All SRJC Arts & Lectures events are open to the public and are free. Parking permits ($4 per day) are required for both Santa Rosa and Petaluma campuses.

Programs include:

* State of Homelessness in Sonoma County. Jennielynn Holmes and Santa Rosa council member Tom Schwedhelm lead a meaningful discussion on homelessness and the collaborative approaches, resources and best practices gleaned from other metro areas. They will talk about the scope of work being applied in the area, specifically how to move from managing homelessness to solving homelessness; what current programs are proving to be successful and how the area can further invest in them; and how everyone can be a part of the solution. The program will be March 26 from noon-1 p.m. in Randolph Newman Auditorium, Emeritus Hall on Santa Rosa Campus.

* What if Women Built a College and Everybody Came? with Gaye LeBaron: As the Santa Rosa Junior College and local communities reflect upon the college’s 100-year anniversary, various historical events and demographic trends serve as a meaningful backdrop. Acclaimed local historian and journalist Gaye LeBaron will provide an insightful historical overview of Sonoma County, shedding light on the role and legacy of Santa Rosa Junior College. Presented in collaboration with Women’s History Month and SRJC’s 100th anniversary. It will be held March 29 from noon-1 p.m. in the Girvin Family Student Activities Center, Lawrence A. Bertolini Student Center on the Santa Rosa Campus.

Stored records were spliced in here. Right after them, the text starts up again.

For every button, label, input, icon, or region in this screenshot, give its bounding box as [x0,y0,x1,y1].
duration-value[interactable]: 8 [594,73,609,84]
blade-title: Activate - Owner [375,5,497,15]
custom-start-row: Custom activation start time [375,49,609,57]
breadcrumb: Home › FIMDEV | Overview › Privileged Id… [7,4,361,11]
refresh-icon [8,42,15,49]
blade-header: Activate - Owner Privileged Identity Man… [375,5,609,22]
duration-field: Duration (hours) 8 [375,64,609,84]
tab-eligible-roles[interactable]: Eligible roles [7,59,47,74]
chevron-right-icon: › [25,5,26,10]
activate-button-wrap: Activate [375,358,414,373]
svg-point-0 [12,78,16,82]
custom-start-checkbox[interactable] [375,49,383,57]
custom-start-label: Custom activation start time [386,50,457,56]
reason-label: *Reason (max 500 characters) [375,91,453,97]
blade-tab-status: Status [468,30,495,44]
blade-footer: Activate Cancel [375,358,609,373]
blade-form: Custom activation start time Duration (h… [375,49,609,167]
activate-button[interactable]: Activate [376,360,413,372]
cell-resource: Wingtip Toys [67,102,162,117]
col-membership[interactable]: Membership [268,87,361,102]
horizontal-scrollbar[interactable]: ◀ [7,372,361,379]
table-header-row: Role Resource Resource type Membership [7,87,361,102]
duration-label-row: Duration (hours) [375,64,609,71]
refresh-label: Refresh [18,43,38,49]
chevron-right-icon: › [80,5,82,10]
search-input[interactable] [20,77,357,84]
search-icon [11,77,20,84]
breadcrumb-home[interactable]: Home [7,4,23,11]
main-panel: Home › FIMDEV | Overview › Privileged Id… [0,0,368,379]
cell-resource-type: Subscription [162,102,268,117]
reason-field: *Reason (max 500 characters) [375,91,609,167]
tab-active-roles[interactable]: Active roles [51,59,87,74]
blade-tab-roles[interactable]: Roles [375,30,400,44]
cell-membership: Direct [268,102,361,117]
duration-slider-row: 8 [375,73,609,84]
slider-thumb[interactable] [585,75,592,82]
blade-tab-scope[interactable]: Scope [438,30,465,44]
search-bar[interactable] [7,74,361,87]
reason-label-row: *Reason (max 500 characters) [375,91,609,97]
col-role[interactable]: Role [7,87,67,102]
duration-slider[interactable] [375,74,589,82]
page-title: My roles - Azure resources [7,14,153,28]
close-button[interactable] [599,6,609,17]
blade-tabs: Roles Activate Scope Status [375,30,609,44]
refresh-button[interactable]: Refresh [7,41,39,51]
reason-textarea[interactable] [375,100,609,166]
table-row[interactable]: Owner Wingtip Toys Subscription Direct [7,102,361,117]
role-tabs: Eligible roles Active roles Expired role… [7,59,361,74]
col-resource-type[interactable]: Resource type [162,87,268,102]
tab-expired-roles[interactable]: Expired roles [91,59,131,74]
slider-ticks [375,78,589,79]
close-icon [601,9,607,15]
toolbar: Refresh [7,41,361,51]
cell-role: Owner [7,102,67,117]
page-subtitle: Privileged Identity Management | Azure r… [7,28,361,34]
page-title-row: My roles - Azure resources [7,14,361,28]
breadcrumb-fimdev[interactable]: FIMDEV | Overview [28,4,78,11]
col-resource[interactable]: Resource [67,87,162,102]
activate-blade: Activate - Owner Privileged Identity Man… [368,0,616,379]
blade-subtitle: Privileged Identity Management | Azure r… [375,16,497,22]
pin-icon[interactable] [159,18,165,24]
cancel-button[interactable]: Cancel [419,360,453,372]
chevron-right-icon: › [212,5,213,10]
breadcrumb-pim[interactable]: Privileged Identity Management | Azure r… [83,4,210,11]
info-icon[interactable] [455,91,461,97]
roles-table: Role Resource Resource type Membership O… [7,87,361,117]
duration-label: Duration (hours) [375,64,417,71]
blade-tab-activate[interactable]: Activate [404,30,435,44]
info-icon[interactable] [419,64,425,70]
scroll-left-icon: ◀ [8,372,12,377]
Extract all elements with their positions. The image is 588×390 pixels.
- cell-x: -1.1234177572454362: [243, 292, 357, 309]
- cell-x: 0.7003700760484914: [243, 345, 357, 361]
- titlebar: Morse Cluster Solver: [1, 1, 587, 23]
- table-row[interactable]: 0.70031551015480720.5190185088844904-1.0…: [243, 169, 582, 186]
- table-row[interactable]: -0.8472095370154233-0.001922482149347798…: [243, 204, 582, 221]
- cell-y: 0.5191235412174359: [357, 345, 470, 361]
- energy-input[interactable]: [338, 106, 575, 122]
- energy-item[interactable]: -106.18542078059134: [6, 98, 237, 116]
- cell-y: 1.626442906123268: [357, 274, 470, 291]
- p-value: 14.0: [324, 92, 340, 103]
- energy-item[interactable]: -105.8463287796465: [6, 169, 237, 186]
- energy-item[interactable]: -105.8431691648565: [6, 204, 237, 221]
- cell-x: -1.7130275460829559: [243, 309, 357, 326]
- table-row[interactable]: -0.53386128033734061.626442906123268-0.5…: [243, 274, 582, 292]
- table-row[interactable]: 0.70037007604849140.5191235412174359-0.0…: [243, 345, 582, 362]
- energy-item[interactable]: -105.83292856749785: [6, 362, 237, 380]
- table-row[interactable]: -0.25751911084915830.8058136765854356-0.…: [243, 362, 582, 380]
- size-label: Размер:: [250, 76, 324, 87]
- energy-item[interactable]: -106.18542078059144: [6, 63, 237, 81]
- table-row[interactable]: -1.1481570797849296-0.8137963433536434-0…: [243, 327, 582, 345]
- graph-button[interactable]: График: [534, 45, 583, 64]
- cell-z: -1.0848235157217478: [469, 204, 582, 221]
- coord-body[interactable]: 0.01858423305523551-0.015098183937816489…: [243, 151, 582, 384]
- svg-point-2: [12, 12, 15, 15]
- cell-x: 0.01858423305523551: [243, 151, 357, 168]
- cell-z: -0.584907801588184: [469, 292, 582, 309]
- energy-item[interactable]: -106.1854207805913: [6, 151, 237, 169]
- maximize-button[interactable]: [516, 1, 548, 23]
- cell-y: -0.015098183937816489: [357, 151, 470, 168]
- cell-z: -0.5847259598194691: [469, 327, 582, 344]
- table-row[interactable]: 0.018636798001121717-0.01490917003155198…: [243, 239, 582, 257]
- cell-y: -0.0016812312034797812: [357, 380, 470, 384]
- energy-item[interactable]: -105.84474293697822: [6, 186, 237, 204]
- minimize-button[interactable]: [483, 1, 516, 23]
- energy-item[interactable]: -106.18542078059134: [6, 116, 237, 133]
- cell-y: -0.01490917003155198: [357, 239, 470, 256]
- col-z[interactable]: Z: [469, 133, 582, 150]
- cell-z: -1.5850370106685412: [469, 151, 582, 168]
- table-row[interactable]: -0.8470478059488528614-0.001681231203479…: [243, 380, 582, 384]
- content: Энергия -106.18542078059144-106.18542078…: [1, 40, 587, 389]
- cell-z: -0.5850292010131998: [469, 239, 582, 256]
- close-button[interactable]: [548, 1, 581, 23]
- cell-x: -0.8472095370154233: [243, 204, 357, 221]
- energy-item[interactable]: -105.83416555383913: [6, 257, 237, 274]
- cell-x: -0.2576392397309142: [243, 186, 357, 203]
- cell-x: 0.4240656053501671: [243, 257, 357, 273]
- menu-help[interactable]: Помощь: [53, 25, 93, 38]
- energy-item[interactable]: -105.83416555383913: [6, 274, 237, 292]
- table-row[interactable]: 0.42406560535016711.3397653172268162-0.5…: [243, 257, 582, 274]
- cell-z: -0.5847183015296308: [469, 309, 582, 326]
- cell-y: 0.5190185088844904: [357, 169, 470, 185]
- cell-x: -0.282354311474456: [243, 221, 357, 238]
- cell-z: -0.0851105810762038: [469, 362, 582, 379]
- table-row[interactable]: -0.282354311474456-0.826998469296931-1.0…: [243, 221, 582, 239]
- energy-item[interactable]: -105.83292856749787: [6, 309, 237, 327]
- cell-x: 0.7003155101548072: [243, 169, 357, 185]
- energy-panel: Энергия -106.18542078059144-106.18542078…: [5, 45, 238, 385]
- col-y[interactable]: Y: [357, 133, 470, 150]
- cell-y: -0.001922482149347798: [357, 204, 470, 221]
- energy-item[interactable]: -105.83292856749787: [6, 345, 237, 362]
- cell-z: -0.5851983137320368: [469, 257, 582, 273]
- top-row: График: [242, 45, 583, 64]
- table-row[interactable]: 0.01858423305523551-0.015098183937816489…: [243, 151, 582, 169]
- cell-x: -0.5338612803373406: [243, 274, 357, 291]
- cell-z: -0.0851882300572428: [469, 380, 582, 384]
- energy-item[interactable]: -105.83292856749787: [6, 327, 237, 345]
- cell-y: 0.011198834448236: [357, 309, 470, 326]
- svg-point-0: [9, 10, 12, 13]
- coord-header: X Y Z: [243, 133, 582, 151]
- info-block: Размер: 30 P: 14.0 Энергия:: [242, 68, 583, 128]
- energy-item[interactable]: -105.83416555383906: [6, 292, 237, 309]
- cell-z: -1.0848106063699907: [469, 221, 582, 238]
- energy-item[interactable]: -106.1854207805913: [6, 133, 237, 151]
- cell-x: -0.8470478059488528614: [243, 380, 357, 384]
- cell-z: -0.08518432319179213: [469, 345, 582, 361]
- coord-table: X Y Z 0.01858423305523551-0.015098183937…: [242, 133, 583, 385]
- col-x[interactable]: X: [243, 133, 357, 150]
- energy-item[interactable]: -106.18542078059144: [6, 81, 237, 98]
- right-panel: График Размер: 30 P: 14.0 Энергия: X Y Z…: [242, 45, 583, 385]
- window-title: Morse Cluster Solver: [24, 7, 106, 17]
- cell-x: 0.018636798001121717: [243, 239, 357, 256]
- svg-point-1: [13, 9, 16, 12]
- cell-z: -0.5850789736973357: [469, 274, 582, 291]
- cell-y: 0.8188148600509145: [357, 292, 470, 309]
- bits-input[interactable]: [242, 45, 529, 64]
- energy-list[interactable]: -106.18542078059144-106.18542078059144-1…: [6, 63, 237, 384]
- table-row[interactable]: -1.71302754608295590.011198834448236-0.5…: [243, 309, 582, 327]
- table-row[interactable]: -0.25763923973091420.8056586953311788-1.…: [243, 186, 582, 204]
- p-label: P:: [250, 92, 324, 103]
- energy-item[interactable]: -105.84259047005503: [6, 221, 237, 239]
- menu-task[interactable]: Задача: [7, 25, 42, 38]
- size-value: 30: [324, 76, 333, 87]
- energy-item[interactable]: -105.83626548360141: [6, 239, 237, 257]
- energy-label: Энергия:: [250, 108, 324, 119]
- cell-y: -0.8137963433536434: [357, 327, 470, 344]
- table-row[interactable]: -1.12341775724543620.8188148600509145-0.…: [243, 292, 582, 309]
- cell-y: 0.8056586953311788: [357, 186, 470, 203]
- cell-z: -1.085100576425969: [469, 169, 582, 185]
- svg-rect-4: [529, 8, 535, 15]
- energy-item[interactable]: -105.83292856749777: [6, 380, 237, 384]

* Nonviolence and Human Destiny with Michael Nagler: This is a presentation of the state of the art of nonviolence today, and its significance for the cultural, economic and political shifts that are under way. Nagler will consider Gandhi’s contributions to economic theory and social change, duly adjusted to modern conditions, and place special emphasis on the paradigm shift in science regarding the potential of human nature. It will be held April 2 from noon-1 p.m. in the Randolph Newman Auditorium, Emeritus Hall on the Santa Rosa Campus.

* A Talk with Los Angeles Times’ Sportswriter Broderick Turner: Los Angeles Times’ sportswriter Broderick Turner will present and offer a workshop session with student journalists. Turner delivers a powerful message of work ethic, professionalism, follow- through, networking, media ethics and personal responsibility, a message that resonates deeply with students. The hour lecture presentation will be open to the community and a separate, targeted hour-long workshop session will be available only to SRJC student journalists. There will also be a separate meet-and-greet available to students in the Umoja Program. The presentation will be in April at a date still to be confirmed in the Carole L. Ellis Auditorium on the Petaluma Campus.

* White Like Me: Reflections on Race from a Privileged Son with Tim Wise: Tim Wise is the author of the book “White Like Me: Reflections on Race from a Privileged Son,” in which he offers a deeply personal take on whiteness, white privilege and racism in America. Wise explains how white privilege damages not only people of color, but white people as well, in the process providing an accessible and powerful introduction to the social construction of racial identities. The lecture will be April 9 from noon-1 p.m. in the Randolph Newman Auditorium, Emeritus Hall, on the Santa Rosa Campus.

* Where Do We Go From Here with Peter Coyote: Peter Coyote has been an actor in more than 145 films and an author of two books and numerous articles. In 1966, he was a founder of The Diggers, an anarchist family famous for providing free food, free stores, free medical clinics and free crash pads. From 1975-83, he served as policy advisor to Gov. Edmund Brown Jr., and as a member (and later chairman) of the California Arts Council. He was credited with many of the policies and political strategies that raised the budget from $1 million to $18 million annually. He currently lives on a small farm with two dogs and 40 fruit trees. He is a fully transmitted Zen Buddhist priest. The event will be April 23 from noon-1 p.m. in the Randolph Newman Auditorium, Emeritus Hall on the Santa Rosa Campus.